- October 8, 2010
- Innovation Insights
- Comments : 0
NBIF Invests in MedRunner’s e-Prescription Technology
SAINT JOHN, (NB) – Every year, pharmacists in Canada alone dispense 450 million paper-based drug prescriptions. In the United States it’s 3.5 billion. Every day, many of those pharmacists struggle with two problems: illegible handwriting and negative drug interactions. Both can lead to adverse health effects.
Today the New Brunswick Innovation Foundation (NBIF) announced a $100,000 venture capital investment, in a new Saint John-based start-up that will eliminate both of those problems: MedRunner. The First Angel Network Association (FAN) also invested $125,000, in addition to $75,000 from private investors for a total round of $300,000.
Created by entrepreneur Todd Murphy and software engineer Kevin Garnett, MedRunner lets physicians submit prescriptions to a patient’s pharmacy electronically, rather than write them by hand. If a physician selects a drug that negatively reacts with another that a patient is taking, the system produces an alert and displays the information that they need sourced directly from the Lexi-Comp’s medical knowledge database.
“As jurisdictions all across Canada and the United States race to make the legislative changes needed to permit electronic prescriptions, the timing of MedRunner’s introduction to the marketplace is optimal,” says NBIF President & CEO Calvin Milbury, “when several investors come to the table, like FAN, NBIF, and other angels, it helps to build the credibility the company needs to raise even more capital when it starts to grow.”
MedRunner is now conducting beta trials with a number of doctors and national pharmacy chains. In addition to successful adoption of the technology, the trials are reporting increases in productivity by both physicians and pharmacists, including reduced waiting times for patients due to telephone verifications.
“MedRunner is exactly the kind of start-up our members are looking to invest in—a product that industry is already asking for, and a management team that has both the business and programming expertise to make it happen,” says FAN Director Ross Finlay, “and it’s by working together with other investment partners like NBIF, that we’re able to help raise the capital start-ups need to enter emerging markets at the right time.”
Based on a software-as-a-service platform (Saas), the technology can work as a stand-alone or integrated solution, designed to plug in to any already existing patient information management system. To ensure that the system has the best knowledge of a patient’s entire treatment regimen, physicians and specialists with the same patient, when authorized, can work from the same electronic record.
“Ultimately, the most important thing our system does is provide better healthcare by helping to reduce the risks that inevitably rise from using a system that starts with pen and paper,” says MedRunner CEO Todd Murphy, “this equity investment by NBIF and FAN will allow us to get our product up and running for doctors, pharmacists, and most importantly their patients, by early 2011.”
About the investors:
New Brunswick Innovation Foundation
The New Brunswick Innovation Foundation is an independent corporation that makes investments in applied research and new growth-oriented enterprises.
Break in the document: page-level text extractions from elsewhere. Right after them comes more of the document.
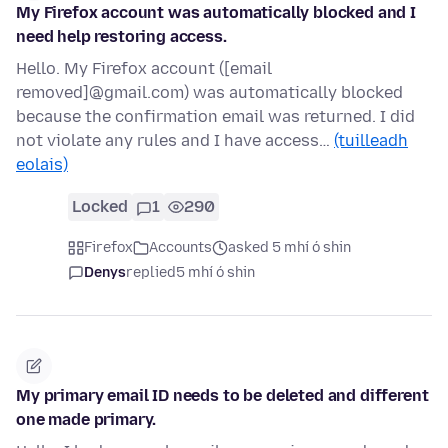
My Firefox account was automatically blocked and I
need help restoring access.
Hello. My Firefox account ([email
removed]@gmail.com) was automatically blocked
because the confirmation email was returned. I did
not violate any rules and I have access…
(tuilleadh
eolais)
Locked
1
290
Firefox
Accounts
asked 5 mhí ó shin
Denys
replied
5 mhí ó shin
My primary email ID needs to be deleted and different
one made primary.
Specializing in technology transfer, the Foundation’s Venture Capital Fund and Research Innovation Fund has allowed many of New Brunswick’s most innovative people turn their ideas into commercial successes.
First Angel Network Association
The First Angel Network Association (FAN) is a not-for-profit organization created to bridge the gap between entrepreneurs and capital in Atlantic Canada through communication, education and networking. FAN is a member-based organization that offers a forum for Angel investors to increase their exposure to quality, pre-screened investment opportunities and expand their network of like-minded investors. FAN also provides qualified entrepreneurs the opportunity to approach a community of active investors.